Santa Ana winds leave thousands without power in LA area

By Margarita Snegireva. Gusty Santa Ana winds knocked down electrical wires, leaving nearly 10,000 homes and businesses without power amid concerns that weather conditions could prompt a Christmas fire.

The winds hampered firefighter's efforts to douse a blaze that gutted a historic church in Hollywood, said city Fire Department spokeswoman d'Lisa Davies.
No one was injured in the fire, which destroyed the Little Country Church of Hollywood, made famous in the 1930s by a Tennessee preacher who broadcast his sermons on national radio.

Officials were investigating the cause, Los Angeles Times reports.   

The Santa Ana winds are hot, dry winds that characteristically sweep through in southern California and northern Baja California in late fall and winter.

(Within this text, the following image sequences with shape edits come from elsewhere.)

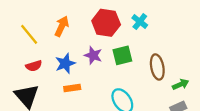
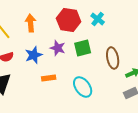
orange arrow: (62, 26) -> (31, 23), turned -30
orange rectangle: (72, 88) -> (49, 78), moved

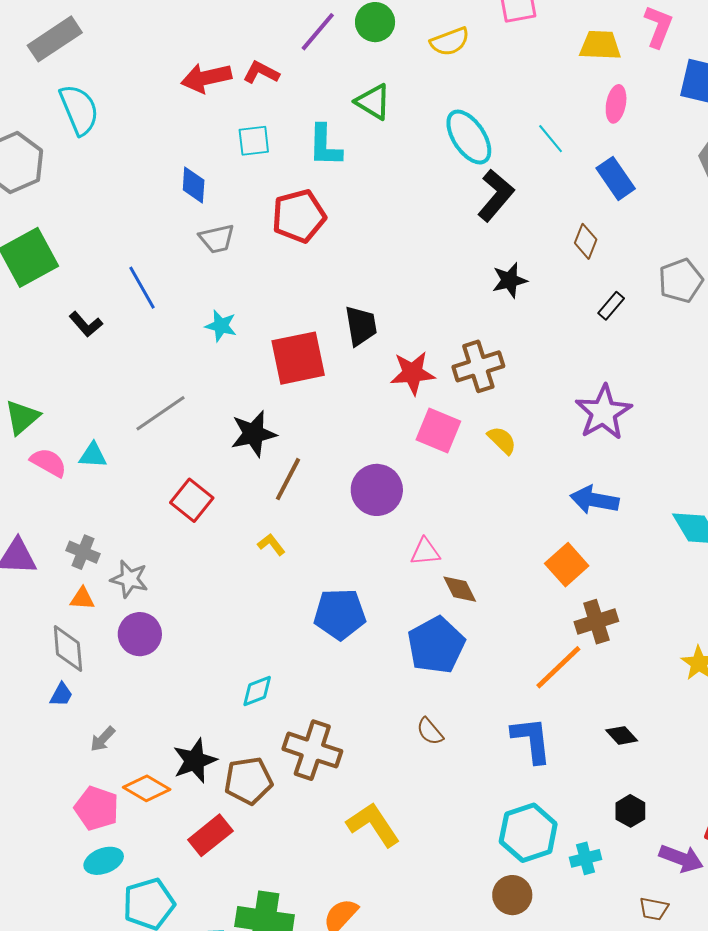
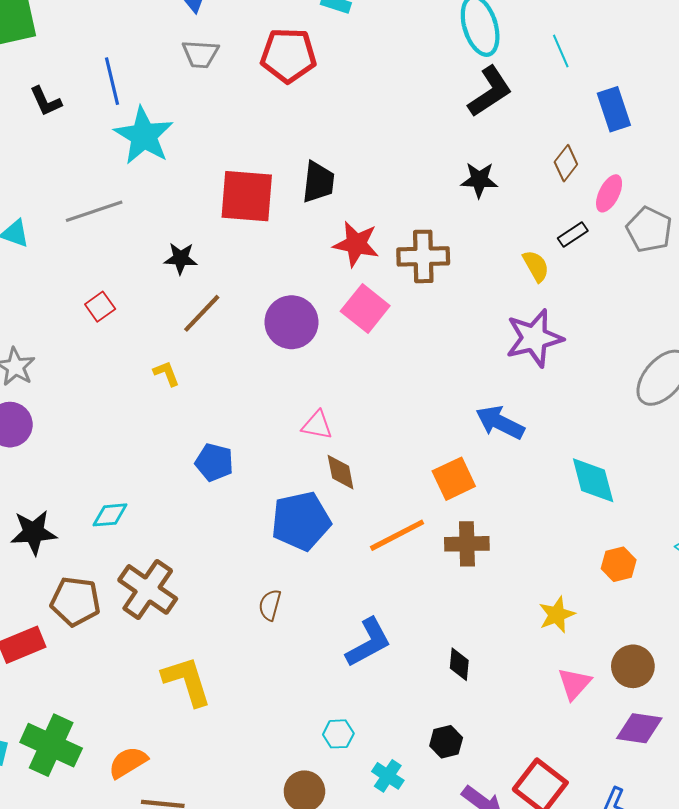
pink ellipse: (616, 104) -> (609, 193), moved
gray pentagon: (681, 281) -> (649, 230), turned 30
cyan star: (221, 326) -> (144, 136), moved, size x1.8
black star: (254, 434) -> (181, 258), size x0.7
yellow semicircle: (502, 440) -> (536, 266), moved
purple circle: (377, 490) -> (291, 322), moved
red square: (192, 500) -> (100, 307), size x0.7
blue pentagon: (340, 614) -> (214, 462), size x0.7
orange line: (558, 667) -> (397, 535), moved
brown semicircle: (430, 731) -> (270, 605), turned 40
black diamond: (622, 735) -> (459, 664), turned 32
blue L-shape: (532, 740) -> (368, 643), turned 52
black star: (195, 761) -> (34, 532), moved
cyan hexagon: (528, 833) -> (338, 734), size x0.5
cyan cross: (586, 858) -> (388, 776), turned 32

Santa Anas are a type of föhn wind, the result of air pressure buildup in the high-altitude Great Basin between the Sierra Nevada and the Rocky Mountains. This high energy wind spills out of the Great Basin and is pulled by gravity into the surrounding lowlands. The air circulates clockwise around the high pressure area bringing winds from the east and northeast to Southern California (the reverse of the westerly winds characteristic of the latitude).

As the Santa Ana winds are channeled through the mountain passes they can approach hurricane force. The combination of wind, heat, and dryness turns the chaparral into explosive fuel for the infamous wildfires for which the region is known. Wildfires fanned by Santa Ana winds burned 721,791 acres (2,921 km²) in two weeks during October 2003. These same winds have contributed to the fires that have burned some 426,000 acres as of late October 2007.